▶ _Required action_
Write out all of the records below precisely as given, omitting the images.

▶ _Stored items_
+++++

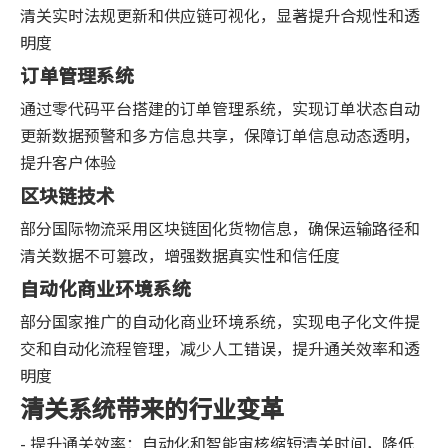
清关实时法规更新和供应链可视化，显著提升合规性和透
明度
订单管理系统
通过零代码平台搭建的订单管理系统，实现订单状态自动
更新数据预警和多方信息共享，保障订单信息动态透明，
提升客户体验
区块链技术
部分国际物流采用区块链固化货物信息，确保运输路径和
清关数据不可篡改，增强数据真实性和信任度
自动化商业环境系统
部分国家推广的自动化商业环境系统，实现电子化文件提
交和自动化流程管理，减少人工错误，提升通关效率和透
明度
清关系统带来的行业变革
- 提升通关效率：自动化和智能审核缩短清关时间，降低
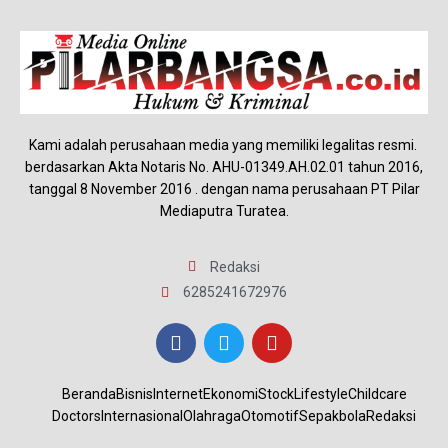
Kami adalah perusahaan media yang memiliki legalitas resmi.
berdasarkan Akta Notaris No. AHU-01349.AH.02.01 tahun 2016,
tanggal 8 November 2016 . dengan nama perusahaan PT Pilar
Mediaputra Turatea.
Redaksi
6285241672976
Beranda
Bisnis
Internet
Ekonomi
Stock
Lifestyle
Childcare
Doctors
Internasional
Olahraga
Otomotif
Sepakbola
Redaksi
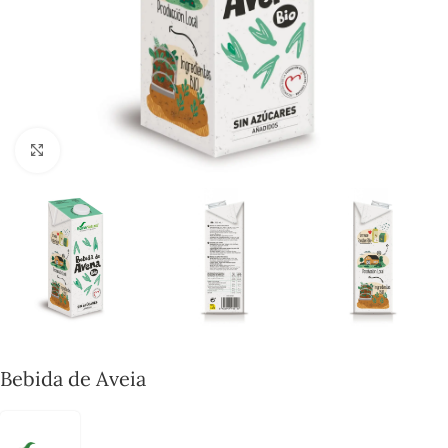
Click to enlarge
Bebida de Aveia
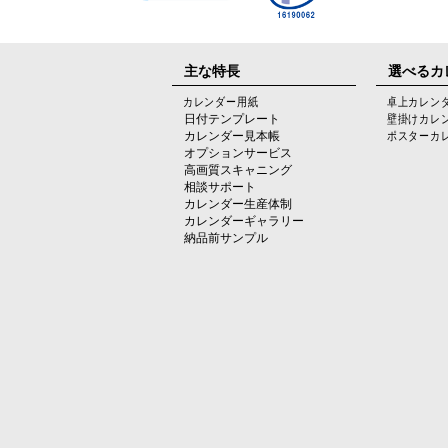
主な特長
選べるカ
カレンダー用紙
卓上カレン
日付テンプレート
壁掛けカレ
カレンダー見本帳
ポスターカ
オプションサービス
高画質スキャニング
相談サポート
カレンダー生産体制
カレンダーギャラリー
納品前サンプル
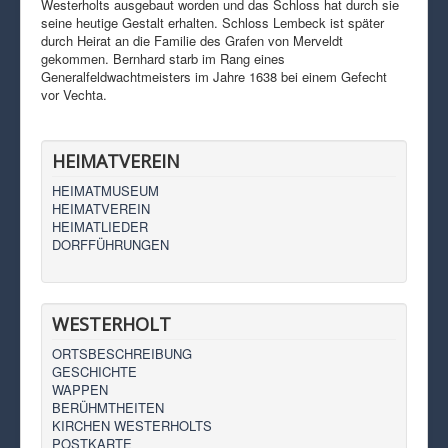
Westerholts ausgebaut worden und das Schloss hat durch sie
seine heutige Gestalt erhalten. Schloss Lembeck ist später
durch Heirat an die Familie des Grafen von Merveldt
gekommen. Bernhard starb im Rang eines
Generalfeldwachtmeisters im Jahre 1638 bei einem Gefecht
vor Vechta.
HEIMATVEREIN
HEIMATMUSEUM
HEIMATVEREIN
HEIMATLIEDER
DORFFÜHRUNGEN
WESTERHOLT
ORTSBESCHREIBUNG
GESCHICHTE
WAPPEN
BERÜHMTHEITEN
KIRCHEN WESTERHOLTS
POSTKARTE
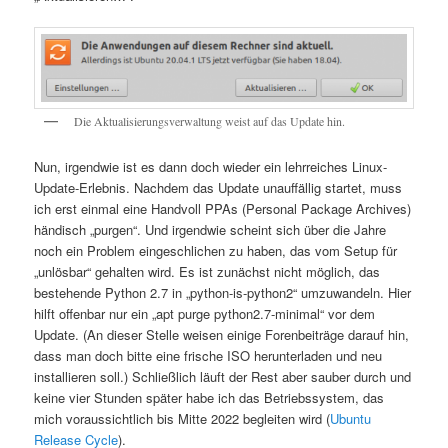
Die Aktualisierungsverwaltung weist auf das Update hin.
Nun, irgendwie ist es dann doch wieder ein lehrreiches Linux-
Update-Erlebnis. Nachdem das Update unauffällig startet, muss
ich erst einmal eine Handvoll PPAs (Personal Package Archives)
händisch „purgen“. Und irgendwie scheint sich über die Jahre
noch ein Problem eingeschlichen zu haben, das vom Setup für
„unlösbar“ gehalten wird. Es ist zunächst nicht möglich, das
bestehende Python 2.7 in „python-is-python2“ umzuwandeln. Hier
hilft offenbar nur ein „apt purge python2.7-minimal“ vor dem
Update. (An dieser Stelle weisen einige Forenbeiträge darauf hin,
dass man doch bitte eine frische ISO herunterladen und neu
installieren soll.) Schließlich läuft der Rest aber sauber durch und
keine vier Stunden später habe ich das Betriebssystem, das
mich voraussichtlich bis Mitte 2022 begleiten wird (
Ubuntu
Release Cycle
).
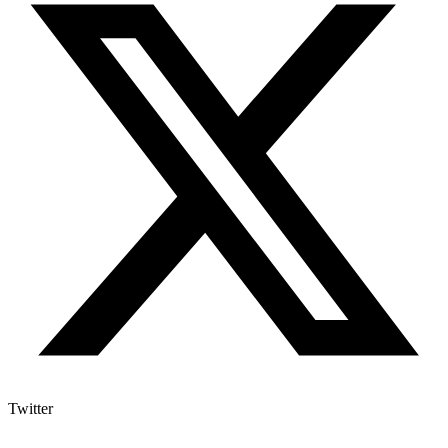
Twitter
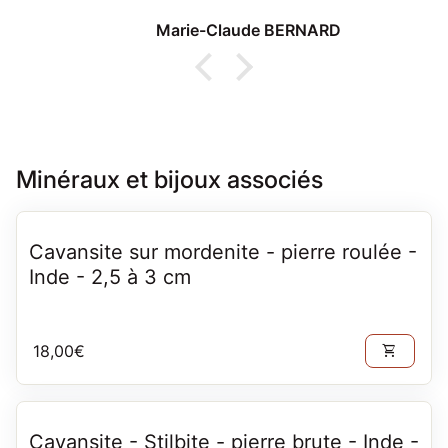
lors d'un passage à Thonon
Marie-Claude BERNARD
Minéraux et bijoux associés
Cavansite sur mordenite - pierre roulée -
Inde - 2,5 à 3 cm
Prix normal
18,00€
shopping_cart
Cavansite - Stilbite - pierre brute - Inde -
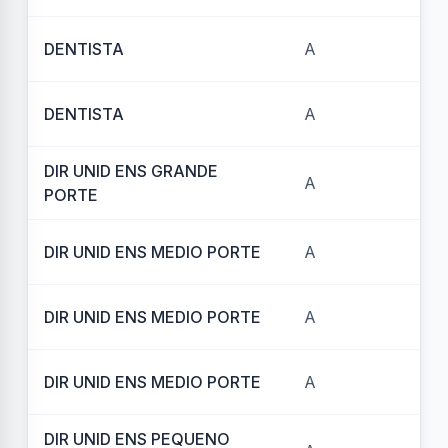
DENTISTA
A
REF
DENTISTA
A
RE
DIR UNID ENS GRANDE
A
REF
PORTE
DIR UNID ENS MEDIO PORTE
A
REF
DIR UNID ENS MEDIO PORTE
A
REF
DIR UNID ENS MEDIO PORTE
A
REF
DIR UNID ENS PEQUENO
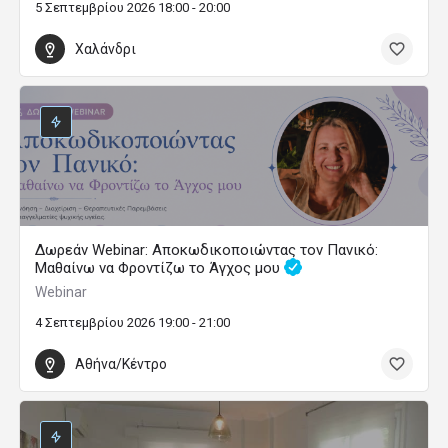
5 Σεπτεμβρίου 2026 18:00 - 20:00
Χαλάνδρι
Δωρεάν Webinar: Αποκωδικοποιώντας τον Πανικό:
Μαθαίνω να Φροντίζω το Άγχος μου
Webinar
4 Σεπτεμβρίου 2026 19:00 - 21:00
Αθήνα/Κέντρο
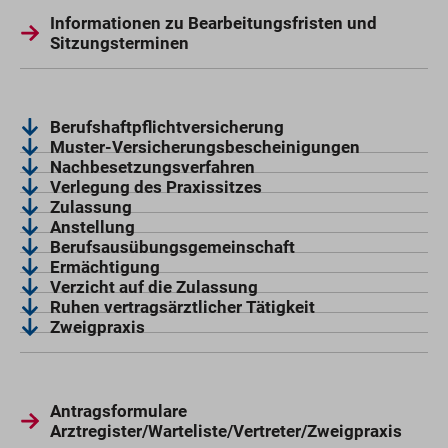
Informationen zu Bearbeitungsfristen und
Sitzungsterminen
Berufshaftpflichtversicherung
Muster-Versicherungsbescheinigungen
Nachbesetzungsverfahren
Verlegung des Praxissitzes
Zulassung
Anstellung
Berufsausübungsgemeinschaft
Ermächtigung
Verzicht auf die Zulassung
Ruhen vertragsärztlicher Tätigkeit
Zweigpraxis
Antragsformulare
Arztregister/Warteliste/Vertreter/Zweigpraxis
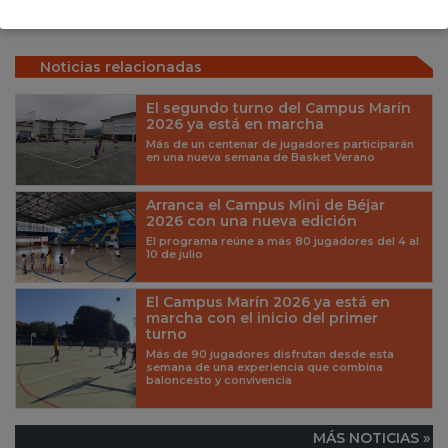
Noticias relacionadas
El segundo turno del Campus Marín
2026 ya está en marcha
Más de un centenar de jugadores participarán
en una nueva semana de Basket Verano
Arranca el Campus Mini de Béjar
2026 con una nueva edición
El programa reúne a más 80 jugadores del 4 al
10 de julio
El Campus Marín 2026 ya está en
marcha con el inicio del primer
turno
Más de 90 jugadores disfrutan desde esta
semana de una experiencia que combina
baloncesto y convivencia
MÁS NOTICIAS »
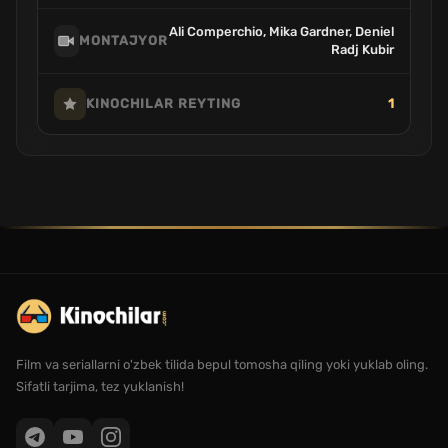
Ali Comperchio, Mika Gardner, Deniel
MONTAJYOR
Radj Kubir
1
KINOCHILAR REYTING
Film va seriallarni o'zbek tilida bepul tomosha qiling yoki yuklab oling.
Sifatli tarjima, tez yuklanish!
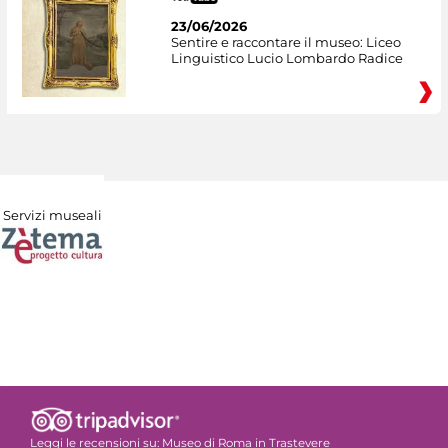
23/06/2026
Sentire e raccontare il museo: Liceo
Linguistico Lucio Lombardo Radice
Servizi museali
Leggi le recensioni su:
Museo di Roma in Trastevere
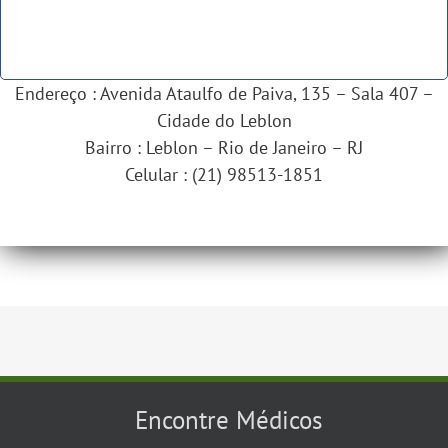
Endereço : Avenida Ataulfo de Paiva, 135 – Sala 407 –
Cidade do Leblon
Bairro : Leblon – Rio de Janeiro – RJ
Celular : (21) 98513-1851
Encontre Médicos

+++++

▶ _Answer for the task_
清关实时法规更新和供应链可视化，显著提升合规性和透
明度
订单管理系统
通过零代码平台搭建的订单管理系统，实现订单状态自动
更新数据预警和多方信息共享，保障订单信息动态透明，
提升客户体验
区块链技术
部分国际物流采用区块链固化货物信息，确保运输路径和
清关数据不可篡改，增强数据真实性和信任度
自动化商业环境系统
部分国家推广的自动化商业环境系统，实现电子化文件提
交和自动化流程管理，减少人工错误，提升通关效率和透
明度
清关系统带来的行业变革
- 提升通关效率：自动化和智能审核缩短清关时间，降低
Kami adalah perusahaan media yang memiliki legalitas resmi.
berdasarkan Akta Notaris No. AHU-01349.AH.02.01 tahun 2016,
tanggal 8 November 2016 . dengan nama perusahaan PT Pilar
Mediaputra Turatea.
Redaksi
6285241672976
Beranda
Bisnis
Internet
Ekonomi
Stock
Lifestyle
Childcare
Doctors
Internasional
Olahraga
Otomotif
Sepakbola
Redaksi
Click to enlarge
Bebida de Aveia
主な特長
選べるカ
カレンダー用紙
卓上カレン
日付テンプレート
壁掛けカレ
カレンダー見本帳
ポスターカ
オプションサービス
高画質スキャニング
相談サポート
カレンダー生産体制
カレンダーギャラリー
納品前サンプル
Westerholts ausgebaut worden und das Schloss hat durch sie
seine heutige Gestalt erhalten. Schloss Lembeck ist später
durch Heirat an die Familie des Grafen von Merveldt
gekommen. Bernhard starb im Rang eines
Generalfeldwachtmeisters im Jahre 1638 bei einem Gefecht
vor Vechta.
HEIMATVEREIN
HEIMATMUSEUM
HEIMATVEREIN
HEIMATLIEDER
DORFFÜHRUNGEN
WESTERHOLT
ORTSBESCHREIBUNG
GESCHICHTE
WAPPEN
BERÜHMTHEITEN
KIRCHEN WESTERHOLTS
POSTKARTE
Die Aktualisierungsverwaltung weist auf das Update hin.
Nun, irgendwie ist es dann doch wieder ein lehrreiches Linux-
Update-Erlebnis. Nachdem das Update unauffällig startet, muss
ich erst einmal eine Handvoll PPAs (Personal Package Archives)
händisch „purgen“. Und irgendwie scheint sich über die Jahre
noch ein Problem eingeschlichen zu haben, das vom Setup für
„unlösbar“ gehalten wird. Es ist zunächst nicht möglich, das
bestehende Python 2.7 in „python-is-python2“ umzuwandeln. Hier
hilft offenbar nur ein „apt purge python2.7-minimal“ vor dem
Update. (An dieser Stelle weisen einige Forenbeiträge darauf hin,
dass man doch bitte eine frische ISO herunterladen und neu
installieren soll.) Schließlich läuft der Rest aber sauber durch und
keine vier Stunden später habe ich das Betriebssystem, das
mich voraussichtlich bis Mitte 2022 begleiten wird (
Ubuntu
Release Cycle
).
Twitter
lors d'un passage à Thonon
Marie-Claude BERNARD
Minéraux et bijoux associés
Cavansite sur mordenite - pierre roulée -
Inde - 2,5 à 3 cm
Prix normal
18,00€
shopping_cart
Cavansite - Stilbite - pierre brute - Inde -
DENTISTA
A
REF
DENTISTA
A
RE
DIR UNID ENS GRANDE
A
REF
PORTE
DIR UNID ENS MEDIO PORTE
A
REF
DIR UNID ENS MEDIO PORTE
A
REF
DIR UNID ENS MEDIO PORTE
A
REF
DIR UNID ENS PEQUENO
5 Σεπτεμβρίου 2026 18:00 - 20:00
Χαλάνδρι
Δωρεάν Webinar: Αποκωδικοποιώντας τον Πανικό:
Μαθαίνω να Φροντίζω το Άγχος μου
Webinar
4 Σεπτεμβρίου 2026 19:00 - 21:00
Αθήνα/Κέντρο
Informationen zu Bearbeitungsfristen und
Sitzungsterminen
Berufshaftpflichtversicherung
Muster-Versicherungsbescheinigungen
Nachbesetzungsverfahren
Verlegung des Praxissitzes
Zulassung
Anstellung
Berufsausübungsgemeinschaft
Ermächtigung
Verzicht auf die Zulassung
Ruhen vertragsärztlicher Tätigkeit
Zweigpraxis
Antragsformulare
Arztregister/Warteliste/Vertreter/Zweigpraxis
Noticias relacionadas
El segundo turno del Campus Marín
2026 ya está en marcha
Más de un centenar de jugadores participarán
en una nueva semana de Basket Verano
Arranca el Campus Mini de Béjar
2026 con una nueva edición
El programa reúne a más 80 jugadores del 4 al
10 de julio
El Campus Marín 2026 ya está en
marcha con el inicio del primer
turno
Más de 90 jugadores disfrutan desde esta
semana de una experiencia que combina
baloncesto y convivencia
MÁS NOTICIAS »
Ali Comperchio, Mika Gardner, Deniel
MONTAJYOR
Radj Kubir
1
KINOCHILAR REYTING
Film va seriallarni o'zbek tilida bepul tomosha qiling yoki yuklab oling.
Sifatli tarjima, tez yuklanish!
23/06/2026
Sentire e raccontare il museo: Liceo
Linguistico Lucio Lombardo Radice
Servizi museali
Leggi le recensioni su:
Museo di Roma in Trastevere
Endereço : Avenida Ataulfo de Paiva, 135 – Sala 407 –
Cidade do Leblon
Bairro : Leblon – Rio de Janeiro – RJ
Celular : (21) 98513-1851
Encontre Médicos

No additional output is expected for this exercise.